When implemented in hardware, the hardware may comprise one or more of discrete components, an integrated circuit, an application-specific integrated circuit (ASIC), a programmable logic device (PLD), etc.

While the present invention has been described with reference to specific examples, which are intended to be illustrative only and not to be limiting of the invention, changes, additions and/or deletions may be made to the disclosed embodiments without departing from the scope of the invention.

Claims

1. A network device that selects paths through a network switching system, the network device comprising:

a packet processor configured to:

determine a set of one or more first paths through the network switching system for forwarding a packet to a second network device in the network switching system, including determining the set of one or more first paths from amongst minimal paths through the network switching system, and

determine a set of one or more second paths through the network switching system for forwarding the packet to the second network device, including determining the set of one or more second paths from amongst non-minimal paths through the network switching system; and

wherein the packet processor includes a path selection engine configure to probabilistically select according to a probability, one of i) the set of one or more first paths, and ii) the set of one or more second paths for forwarding the packet through the network switching system, including sometimes selecting the set of one or more second paths for forwarding the packet through the network switching system.

2. (canceled)

3. The network device of claim 1, wherein the path selection engine is configured to:

probabilistically select the one of i) the set of one or more first paths, and ii) the set of one or more second paths according to a probability that favors selecting the set of one or more first paths.

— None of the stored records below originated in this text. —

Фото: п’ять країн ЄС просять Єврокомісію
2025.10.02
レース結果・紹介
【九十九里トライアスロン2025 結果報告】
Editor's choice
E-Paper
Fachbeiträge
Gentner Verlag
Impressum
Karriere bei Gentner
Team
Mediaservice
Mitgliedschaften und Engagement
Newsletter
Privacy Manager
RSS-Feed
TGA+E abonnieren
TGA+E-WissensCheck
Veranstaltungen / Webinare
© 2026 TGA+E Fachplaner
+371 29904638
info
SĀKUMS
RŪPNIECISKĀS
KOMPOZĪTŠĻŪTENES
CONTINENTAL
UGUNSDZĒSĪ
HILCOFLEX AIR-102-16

4. The network device of claim 1, wherein the path selection engine is configured to:

probabilistically select the one of i) the set of one or more first paths, and ii) the set of one or more second paths according to a probability that varies according to one or more quality metrics corresponding to the set of one or more first paths determined by the first network device.

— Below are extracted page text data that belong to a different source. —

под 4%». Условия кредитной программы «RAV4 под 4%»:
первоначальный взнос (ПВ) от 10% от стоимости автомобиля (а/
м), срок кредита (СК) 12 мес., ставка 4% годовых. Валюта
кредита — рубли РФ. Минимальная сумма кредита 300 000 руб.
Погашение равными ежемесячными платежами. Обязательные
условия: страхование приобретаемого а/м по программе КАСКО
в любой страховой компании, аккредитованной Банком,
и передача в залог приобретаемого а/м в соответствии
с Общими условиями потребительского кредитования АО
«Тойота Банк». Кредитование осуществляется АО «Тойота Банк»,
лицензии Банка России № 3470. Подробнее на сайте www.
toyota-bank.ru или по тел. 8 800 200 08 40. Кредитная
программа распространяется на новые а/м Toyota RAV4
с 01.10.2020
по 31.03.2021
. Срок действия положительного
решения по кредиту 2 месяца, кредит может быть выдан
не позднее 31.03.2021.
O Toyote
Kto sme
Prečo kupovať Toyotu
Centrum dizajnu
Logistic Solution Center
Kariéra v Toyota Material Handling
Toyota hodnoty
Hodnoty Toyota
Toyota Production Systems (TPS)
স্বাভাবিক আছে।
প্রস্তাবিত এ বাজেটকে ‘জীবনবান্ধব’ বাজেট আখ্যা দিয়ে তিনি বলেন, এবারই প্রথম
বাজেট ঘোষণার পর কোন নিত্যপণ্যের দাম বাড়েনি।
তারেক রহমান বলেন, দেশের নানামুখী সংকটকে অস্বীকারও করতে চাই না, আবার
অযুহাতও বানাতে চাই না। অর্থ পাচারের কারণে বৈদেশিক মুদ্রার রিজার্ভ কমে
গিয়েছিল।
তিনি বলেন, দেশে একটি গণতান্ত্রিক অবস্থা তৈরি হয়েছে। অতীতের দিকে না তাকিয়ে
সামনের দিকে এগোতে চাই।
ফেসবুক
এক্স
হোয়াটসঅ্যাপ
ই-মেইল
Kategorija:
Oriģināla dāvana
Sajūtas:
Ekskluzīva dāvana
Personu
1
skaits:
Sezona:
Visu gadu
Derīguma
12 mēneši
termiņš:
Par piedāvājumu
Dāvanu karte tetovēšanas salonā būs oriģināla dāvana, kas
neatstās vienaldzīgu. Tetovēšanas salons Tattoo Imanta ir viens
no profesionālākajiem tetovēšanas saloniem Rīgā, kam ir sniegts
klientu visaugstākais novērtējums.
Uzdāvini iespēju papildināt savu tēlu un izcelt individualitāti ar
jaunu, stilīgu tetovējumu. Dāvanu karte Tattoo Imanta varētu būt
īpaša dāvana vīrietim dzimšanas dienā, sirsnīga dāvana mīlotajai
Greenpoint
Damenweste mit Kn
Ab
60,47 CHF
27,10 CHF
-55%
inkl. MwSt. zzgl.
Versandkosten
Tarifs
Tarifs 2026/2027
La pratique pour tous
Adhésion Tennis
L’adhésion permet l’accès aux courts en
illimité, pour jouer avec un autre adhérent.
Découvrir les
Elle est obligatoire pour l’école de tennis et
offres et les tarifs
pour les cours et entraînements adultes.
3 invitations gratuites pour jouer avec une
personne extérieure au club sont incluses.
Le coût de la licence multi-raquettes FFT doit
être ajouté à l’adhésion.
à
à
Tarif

5. The network device of claim 1, wherein the path selection engine is configured to:

probabilistically select the one of i) the set of one or more first paths, and ii) the set of one or more second paths according to a probability that varies over time.

6. The network device of claim 1, wherein the packet processor is configured to:

determine the set of one or more first paths from amongst a first set of multiple paths having a first length through the network switching system to the second network device, the first length corresponding to a number of hops through the network switching system; and

determine the set of one or more second paths from amongst a second set of multiple paths having one or more second lengths through the network switching system to the second network device, each of the one or more second lengths having more hops than the number of hops corresponding to the first length.

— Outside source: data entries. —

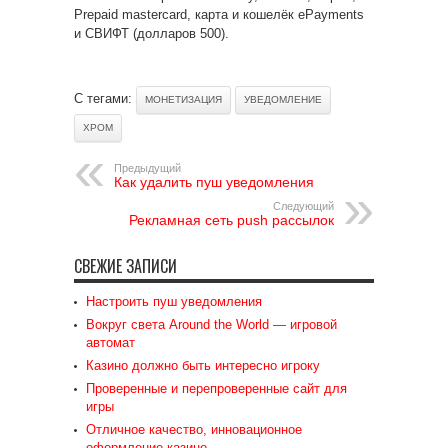
Prepaid mastercard, карта и кошелёк ePayments
и СВИФТ (долларов 500).
С тегами:
МОНЕТИЗАЦИЯ
УВЕДОМЛЕНИЕ
ХРОМ
Предыдущий
Как удалить пуш уведомления
Следующий
Рекламная сеть push рассылок
СВЕЖИЕ ЗАПИСИ
Настроить пуш уведомления
Вокруг света Around the World — игровой
автомат
Казино должно быть интересно игроку
Проверенные и перепроверенные сайт для
игры
Отличное качество, инновационное
оформление казино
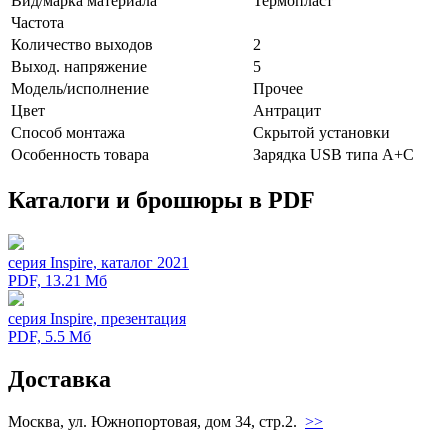
Вид/марка материала
Термопласт
Частота
Количество выходов
2
Выход. напряжение
5
Модель/исполнение
Прочее
Цвет
Антрацит
Способ монтажа
Скрытой установки
Особенность товара
Зарядка USB типа А+С
Каталоги и брошюры в PDF
серия Inspire, каталог 2021
PDF, 13.21 Мб
серия Inspire, презентация
PDF, 5.5 Мб
Доставка
Москва, ул. Южнопортовая, дом 34, стр.2.
>>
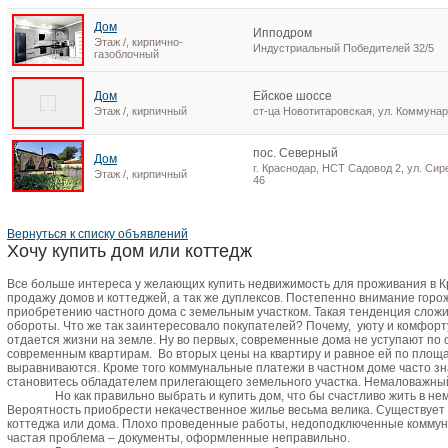
Дом
Ипподром
Этаж /, кирпично-
Индустриальный Победителей 32/5
газоблочный
Дом
Ейское шоссе
Этаж /, кирпичный
ст-ца Новотитаровская, ул. Коммунар
пос. Северный
Дом
г. Краснодар, НСТ Садовод 2, ул. Сир
Этаж /, кирпичный
46
Вернуться к списку объявлений
Хочу купить дом или коттедж
Все больше интереса у желающих купить недвижимость для проживания в 
продажу домов и коттеджей, а так же дуплексов. Постепенно внимание горо
приобретению частного дома с земельным участком. Такая тенденция сложи
обороты. Что же так заинтересовало покупателей? Почему,
уюту и комфорт
отдается жизни на земле. Ну во первых, современные дома не уступают по
современным квартирам.
Во вторых цены на квартиру и равное ей по пло
выравниваются. Кроме того коммунальные платежи в частном доме часто зн
становитесь обладателем прилегающего земельного участка. Немаловажный 
Но как правильно выбрать и купить дом, что бы счастливо жить в не
Вероятность приобрести некачественное жилье весьма велика. Существует
коттеджа или дома. Плохо проведенные работы, недоподключенные коммун
частая проблема – документы, оформленные неправильно.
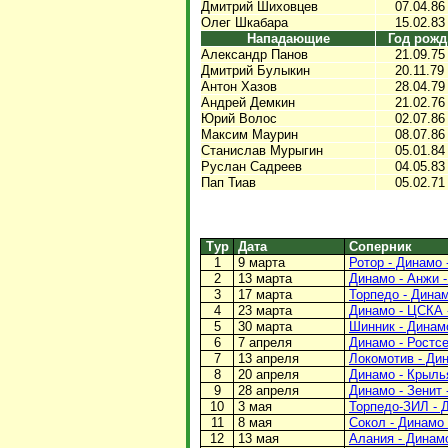
Дмитрий Шиховцев
07.04.86
Олег Шкабара
15.02.83
Нападающие
Год рожд
Александр Панов
21.09.75
Дмитрий Булыкин
20.11.79
Антон Хазов
28.04.79
Андрей Демкин
21.02.76
Юрий Волос
02.07.86
Максим Маурин
08.07.86
Станислав Мурыгин
05.01.84
Руслан Садреев
04.05.83
Пап Тиав
05.02.71
Тур
Дата
Соперник
1
9 марта
Ротор - Динамо -
2
13 марта
Динамо - Анжи -
3
17 марта
Торпедо - Динам
4
23 марта
Динамо - ЦСКА -
5
30 марта
Шинник - Динамо
6
7 апреля
Динамо - Ростсе
7
13 апреля
Локомотив - Дин
8
20 апреля
Динамо - Крылья
9
28 апреля
Динамо - Зенит -
10
3 мая
Торпедо-ЗИЛ - Д
11
8 мая
Сокол - Динамо 
12
13 мая
Алания - Динамо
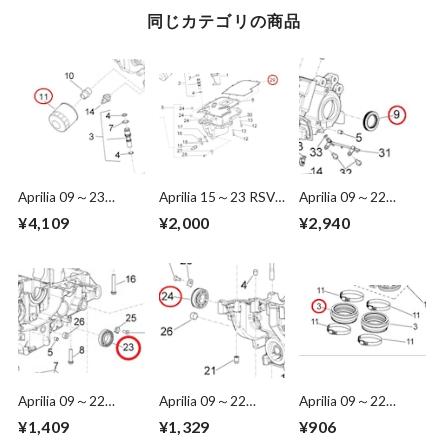
同じカテゴリの商品
Aprilia 09～23
Aprilia 15～23 RSV4
Aprilia 09～22
RSV4/Tuono 1000
1000 /1100 Gasket
RSV4/Tuono 1000
¥4,109
¥2,000
¥2,940
/1100 Oil filter
857452
/1100 Gasket ring
1A023538
30x47x7 857128
Aprilia 09～22
Aprilia 09～22
Aprilia 09～22
RSV4/Tuono 1000
RSV4/Tuono 1000
RSV4/Tuono 1000
¥1,409
¥1,329
¥906
/1100 Bearing
/1100 Bearing
/1100 Union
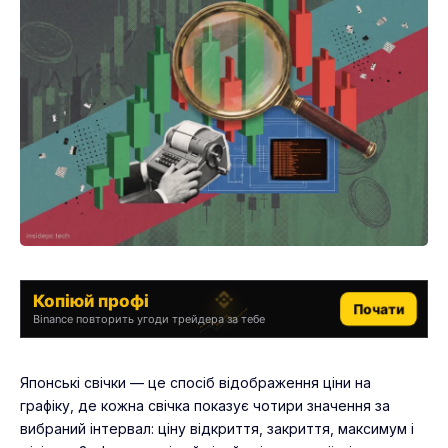
Копіюй профі
Почати
Binance повторить угоди трейдера за тебе
Японські свічки — це спосіб відображення ціни на
графіку, де кожна свічка показує чотири значення за
вибраний інтервал: ціну відкриття, закриття, максимум і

7. The network device of claim 1, wherein:

the path selection engine is configured to select a first port of the first network device for forwarding the packet, the first port corresponding to the selecting of the one of i) the set of one or more first paths, and ii) the set of one or more second paths, the first port amongst a plurality of ports coupled to a plurality of other network devices in the network switching system, the first port coupled to a third network device amongst the other network devices in the network switching system; and

the packet processor is configured to forward the packet to the third network device via the first port.

8. The network device of claim 7, wherein the packet processor includes:

a header modification engine configured to mark the packet to indicate to the third network device the one of i) the set of one or more first paths, and ii) the set of one or more second paths selected by the first network device.

9. The network device of claim 1, further comprising:

a path quality monitoring engine is configured to determine quality metrics corresponding to different paths through the network switching system;

wherein the packet processor is configured to:

determine the set of one or more first paths through the network switching system based on quality metrics for a first group of minimal paths through the network switching system, and

determine the set of one or more second paths through the network switching system based on quality metrics for a second group of non-minimal paths through the network switching system.

10. The network device of claim 9, wherein the packet processor is configured to determine the set of one or more second non-minimal paths based on quality metrics for a second group of non-minimal paths that includes no paths from the first group of minimal paths.

11. A method for selecting paths through a network switching system, the method comprising:

determining, at a first network device, a set of one or more first paths through the network switching system for forwarding a packet to a second network device in the network switching system, including determining the set of one or more first paths from amongst minimal paths through the network switching system;

determining, at the first network device, a set of one or more second paths through the network switching system for forwarding the packet to the second network device, including determining the set of one or more second paths from amongst non-minimal paths through the network switching system; and

probabilistically selecting, at the first network device according to a probability, one of i) the set of one or more first paths, and ii) the set of one or more second paths for forwarding the packet through the network switching system, including sometimes selecting the set of one or more second paths for forwarding the packet through the network switching system.

12. (canceled)

13. The method for selecting paths of claim 11, wherein probabilistically selecting the one of i) the set of one or more first paths, and ii) the set of one or more second paths according to the probability comprises:

probabilistically selecting the one of i) the set of one or more first paths, and ii) the set of one or more second paths according to a probability that favors selecting the set of one or more first paths.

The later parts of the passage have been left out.